In September, the Bay Area Fun Festival was inaugurated in celebration of Coos Bay's centennial.
1977
The Coos-Curry Historical Society changed its name when Curry County formed its own historical society and museum in Gold Beach.
1980
A 10K run in Coos Bay was started in memory of one of America's greatest distance runners: Steve Prefontaine (see photo right). "Pre" attended Marshfield High School from 1965-1969 before running for the University of Oregon.
1984
Members of the Coos, Siuslaw, and Lower Umpqua Indians regained federally restored status as the Confederated Tribes.
1989
Weyerhaeuser Company closed its large North Bend mill.
Members of the Coquille Indian tribe regained federally restored status.
1990
The Georgia-Pacific mill (formerly the C.A. Smith / Coos Bay Lumber Company) at Isthmus Slough on Coos Bay closed.
1995
The Coquille Indian Tribe started the first legalized gaming establishment in the county, The Mill Casino, along the waterfront in North Bend.
1998
The Coquille Forest was established. This 5,400 acre forest, managed by the Coquille Indian Tribe, is located near Bridge in the south part of the county.
1999
On February 4th, the freighter New Carissa grounded off the north spit of Coos Bay. (see Guide, p 127)

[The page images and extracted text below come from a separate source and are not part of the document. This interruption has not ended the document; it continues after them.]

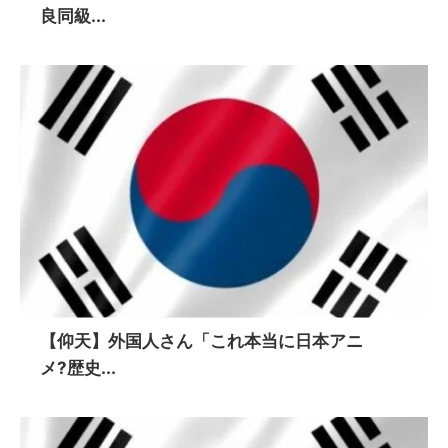
良同級...
【仰天】外国人さん「これ本当に日本アニ
メ?歴史...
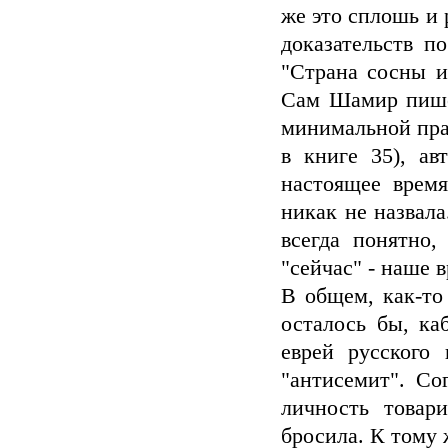
же это сплошь и 
доказательств п
"Страна сосны и
Сам Шамир пишет
минимальной прав
в книге 35), ав
настоящее врем
никак не назвала
всегда понятно
"сейчас" - наше в
В общем, как-то
осталось бы, ка
еврей русского
"антисемит". Со
личность товар
бросила. К тому 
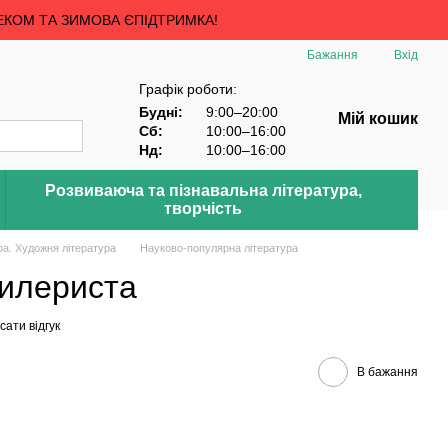
ЕКОМ ТА ЗИМОВА ЄПІДТРИМКА!
Бажання
Вхід
Графік роботи:
Будні:
9:00–20:00
Мій кошик
Сб:
10:00–16:00
Нд:
10:00–16:00
Розвиваюча та пізнавальна література,
творчість
ра. Художня література
Науково-популярна література
илериста
ати відгук
В бажання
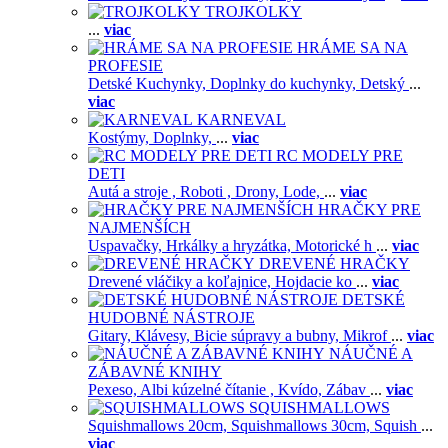
TROJKOLKY
...
viac
HRÁME SA NA
PROFESIE
Detské Kuchynky,
Doplnky do kuchynky,
Detský
...
viac
KARNEVAL
Kostýmy,
Doplnky,
...
viac
RC MODELY PRE
DETI
Autá a stroje ,
Roboti ,
Drony,
Lode,
...
viac
HRAČKY PRE
NAJMENŠÍCH
Uspavačky,
Hrkálky a hryzátka,
Motorické h
...
viac
DREVENÉ HRAČKY
Drevené vláčiky a koľajnice,
Hojdacie ko
...
viac
DETSKÉ
HUDOBNÉ NÁSTROJE
Gitary,
Klávesy,
Bicie súpravy a bubny,
Mikrof
...
viac
NÁUČNÉ A
ZÁBAVNÉ KNIHY
Pexeso,
Albi kúzelné čítanie ,
Kvído,
Zábav
...
viac
SQUISHMALLOWS
Squishmallows 20cm,
Squishmallows 30cm,
Squish
...
viac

The Bandon Dunes golf course opened just north of Bullards and was soon recognized as one of America's premier public courses. A second course, Pacific Dunes, opened there in 2001 and a third course was added in 2005.
2002
The Coos County Airport District was formed by vote of citizens in the fall. The name of the airport in North Bend, which the district controls, was changed to "Southwest Oregon Regional Airport" in the spring of 2006.
2005
The Coquille Tribe purchased the vacant Weyerhaeuser Company property in North Bend and began development of a large RV campground.